Exercise objective: Look below for the line that contains "악한 기사 37화 (웹툰)" and the line that contains "Prehľad Stručné informácie", then restate both of them and every line in between, exactly. No picture goes in the copy.

─── Data ───

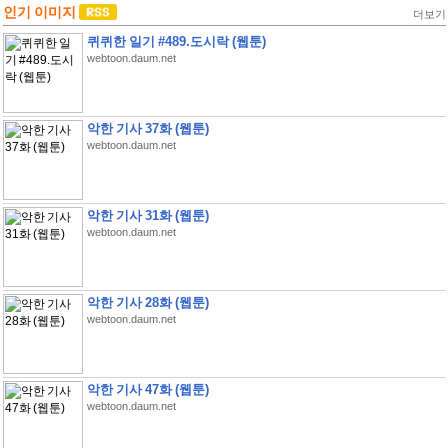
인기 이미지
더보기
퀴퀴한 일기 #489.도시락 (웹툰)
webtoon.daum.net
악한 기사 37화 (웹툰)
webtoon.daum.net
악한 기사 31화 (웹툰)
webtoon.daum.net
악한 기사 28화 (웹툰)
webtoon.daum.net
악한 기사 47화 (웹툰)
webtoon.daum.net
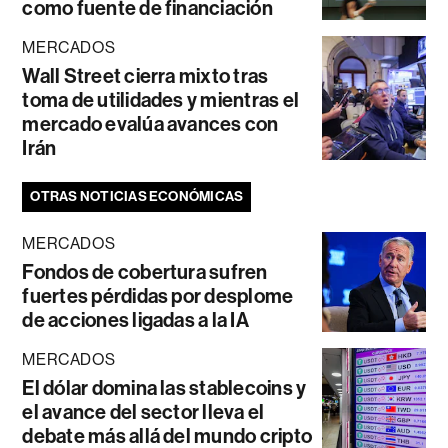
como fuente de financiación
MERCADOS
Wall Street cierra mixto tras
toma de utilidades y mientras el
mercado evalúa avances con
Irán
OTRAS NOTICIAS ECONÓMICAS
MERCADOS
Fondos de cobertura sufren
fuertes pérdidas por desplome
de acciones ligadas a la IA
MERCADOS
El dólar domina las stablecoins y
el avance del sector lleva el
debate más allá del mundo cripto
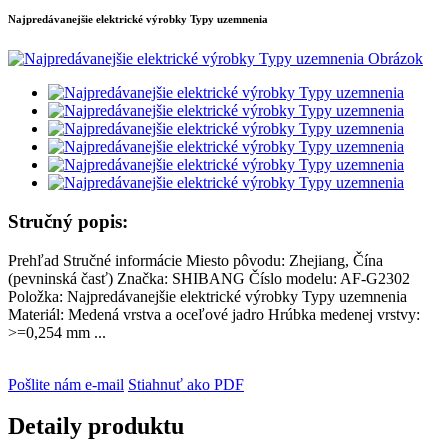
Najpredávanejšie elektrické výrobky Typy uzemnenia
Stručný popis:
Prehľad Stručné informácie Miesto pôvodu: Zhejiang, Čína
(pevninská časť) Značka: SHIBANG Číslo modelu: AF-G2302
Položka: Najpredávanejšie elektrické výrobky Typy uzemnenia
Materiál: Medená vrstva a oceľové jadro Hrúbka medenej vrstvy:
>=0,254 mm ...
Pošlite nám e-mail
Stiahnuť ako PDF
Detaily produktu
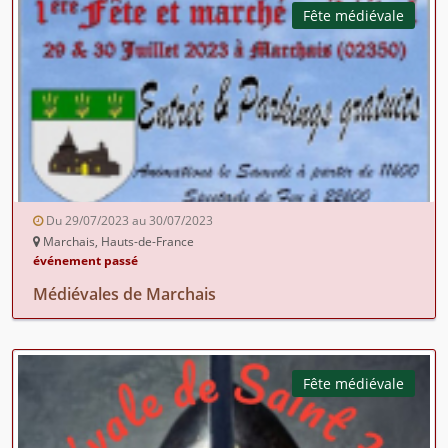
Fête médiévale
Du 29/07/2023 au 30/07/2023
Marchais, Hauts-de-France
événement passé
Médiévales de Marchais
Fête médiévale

───
─── Data ───

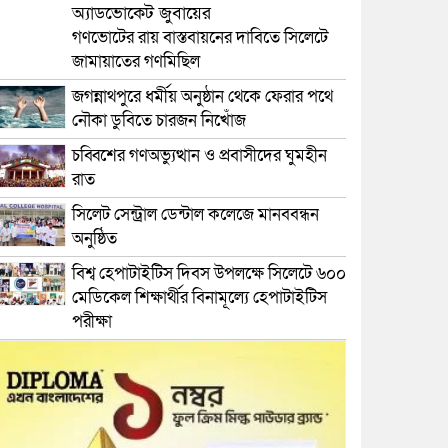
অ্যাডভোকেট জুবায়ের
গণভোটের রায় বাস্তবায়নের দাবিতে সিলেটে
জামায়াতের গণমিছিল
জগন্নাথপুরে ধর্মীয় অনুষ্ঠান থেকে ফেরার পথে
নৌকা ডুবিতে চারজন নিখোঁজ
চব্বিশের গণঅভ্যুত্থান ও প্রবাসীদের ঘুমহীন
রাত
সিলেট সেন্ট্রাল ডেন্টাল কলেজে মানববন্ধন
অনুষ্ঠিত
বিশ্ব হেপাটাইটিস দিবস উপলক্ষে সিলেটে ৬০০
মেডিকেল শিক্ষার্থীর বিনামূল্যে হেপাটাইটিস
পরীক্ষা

───

Exercise response:
악한 기사 37화 (웹툰)
webtoon.daum.net
악한 기사 31화 (웹툰)
webtoon.daum.net
악한 기사 28화 (웹툰)
webtoon.daum.net
악한 기사 47화 (웹툰)
webtoon.daum.net
como fuente de financiación
MERCADOS
Wall Street cierra mixto tras
toma de utilidades y mientras el
mercado evalúa avances con
Irán
OTRAS NOTICIAS ECONÓMICAS
MERCADOS
Fondos de cobertura sufren
fuertes pérdidas por desplome
de acciones ligadas a la IA
MERCADOS
El dólar domina las stablecoins y
el avance del sector lleva el
debate más allá del mundo cripto
Najpredávanejšie elektrické výrobky Typy uzemnenia
Stručný popis:
Prehľad Stručné informácie Miesto pôvodu: Zhejiang, Čína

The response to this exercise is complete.